Evaluation relies on pairwise preference judgments. Annotators see a single prompt and two candidate responses from different models, then choose which response is better or mark a tie. Results are reported both from human judgments and from GPT-4 acting as an evaluator. Across comparisons, LIMA is preferred over Alpaca, ChatGPT, and GPT-3 in substantial fractions of cases (with the transcript citing 43% preference over ChatGPT, 58% over Bard, and 65% over GPT-3 in the abstract). Against GPT-4, LIMA performs worse—GPT-4 “owns” LIMA more often—yet LIMA still wins a non-trivial share of comparisons.
In short, LIMA’s contribution is a cost-and-data-efficiency message: a strong, pretrained model like LLaMA 65B can be aligned to user-preferred behavior using only 1,000 high-quality examples, potentially reducing the time and expense of fine-tuning while still delivering measurable improvements over several popular instruction-tuned baselines.
Cornell Notes
LIMA (“Less Is More for Alignment”) claims that chat alignment can be achieved with a small, high-quality supervised dataset rather than large-scale RLHF. Starting from LLaMA 65B pretrained on massive text, it performs supervised fine-tuning on only 1,000 prompt–answer examples, using careful prompt construction and boundary-aware formatting (including a special end-of-turn token). The paper’s central hypothesis is that pretraining captures most general capabilities, while the small fine-tuning set mainly teaches the response style and interaction format users expect. In pairwise evaluations, LIMA is frequently preferred to Alpaca, ChatGPT, Bard, and GPT-3 by both humans and GPT-4-as-judge, though it trails GPT-4. The practical takeaway is that “less data” can still produce meaningful alignment gains when the data is curated well.
What training shift does LIMA make compared with common RLHF-based alignment pipelines?
Why does LIMA believe a small dataset can still produce alignment improvements?
How is the LIMA fine-tuning dataset constructed, and what sources are used?
What evaluation method is used to compare LIMA against other models?
What implementation detail helps LIMA learn the chat turn structure?
Review Questions
- How does LIMA’s supervised fine-tuning approach differ from RLHF in terms of training signals and data requirements?
- What does the “alignment hypothesis” imply about where capabilities come from (pretraining vs. fine-tuning)?

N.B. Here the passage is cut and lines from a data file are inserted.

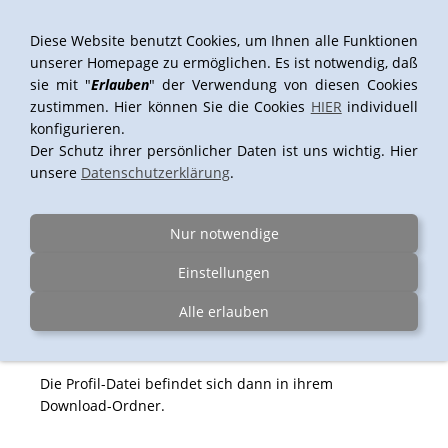
Diese Website benutzt Cookies, um Ihnen alle Funktionen
unserer Homepage zu ermöglichen. Es ist notwendig, daß
sie mit "
Erlauben
" der Verwendung von diesen Cookies
Navigation einblenden
zustimmen. Hier können Sie die Cookies
HIER
individuell
konfigurieren.
Der Schutz ihrer persönlicher Daten ist uns wichtig. Hier
unsere
Datenschutzerklärung
.
Vielen Dank, daß sie Das ICC-Farbprofil "Fotopapier
semiglossy" von Fotospeed downloaden. Der
Download startet nach 5 Sekunden.
Nur notwendige
Einstellungen
Der
Virenscanner
von" Windows 10"
blockiert den
Download aus Sicherheitsgründen
. Wenn ein
Alle erlauben
entsprechendes Infofeld aufscheint, klicken sie bitte in
das Feld und dann auf "
Download
starten
".
Die Profil-Datei befindet sich dann in ihrem
Download-Ordner.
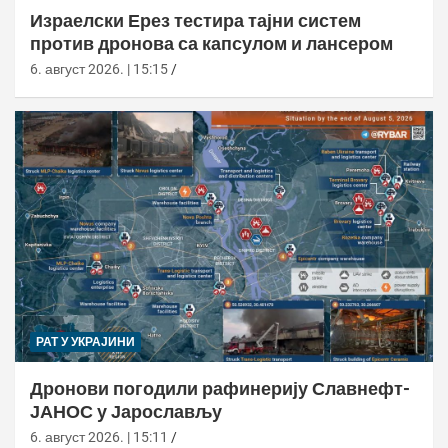
Израелски Ерез тестира тајни систем
против дронова са капсулом и лансером
6. август 2026. | 15:15
РАТ У УКРАЈИНИ
Дронови погодили рафинерију Славнефт-
ЈАНОС у Јарослављу
6. август 2026. | 15:11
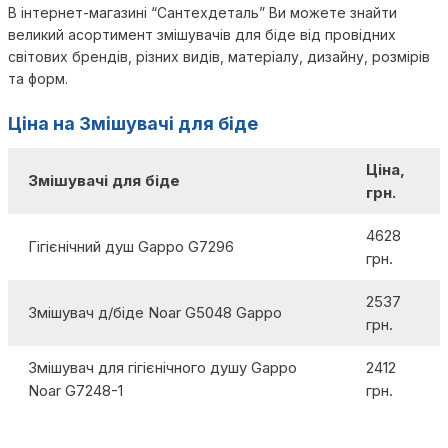
В інтернет-магазині “Сантехдеталь” Ви можете знайти
великий асортимент змішувачів для біде від провідних
світових брендів, різних видів, матеріалу, дизайну, розмірів
та форм.
Ціна на Змішувачі для біде
Ціна,
Змішувачі для біде
грн.
4628
Гігієнічний душ Gappo G7296
грн.
2537
Змішувач д/біде Noar G5048 Gappo
грн.
Змішувач для гігієнічного душу Gappo
2412
Noar G7248-1
грн.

- Why might pairwise preference evaluation (human and GPT-4-as-judge) produce different outcomes when comparing LIMA to GPT-4?
Key Points
- 1
LIMA targets alignment with only 1,000 supervised prompt–answer examples by fine-tuning LLaMA 65B, aiming to reduce the need for large RLHF datasets.
- 2
The approach rests on the idea that pretraining captures most capabilities, while fine-tuning mainly teaches response format and interaction behavior.
- 3
LIMA’s dataset is curated from sources including Stack Exchange, WikiHow, writing prompts (Reddit), and natural instructions, with additional author-written examples and a small toxicity/violence subset.
- 4
A special end-of-turn token is inserted at each user/assistant boundary during fine-tuning to help the model learn turn-taking structure.
- 5
Pairwise preference evaluation is used: annotators (and separately GPT-4) choose which of two model responses is better or whether they tie.
- 6
LIMA shows strong preference wins over several instruction-tuned baselines (e.g., Alpaca, ChatGPT, Bard, GPT-3) but trails GPT-4 in head-to-head comparisons.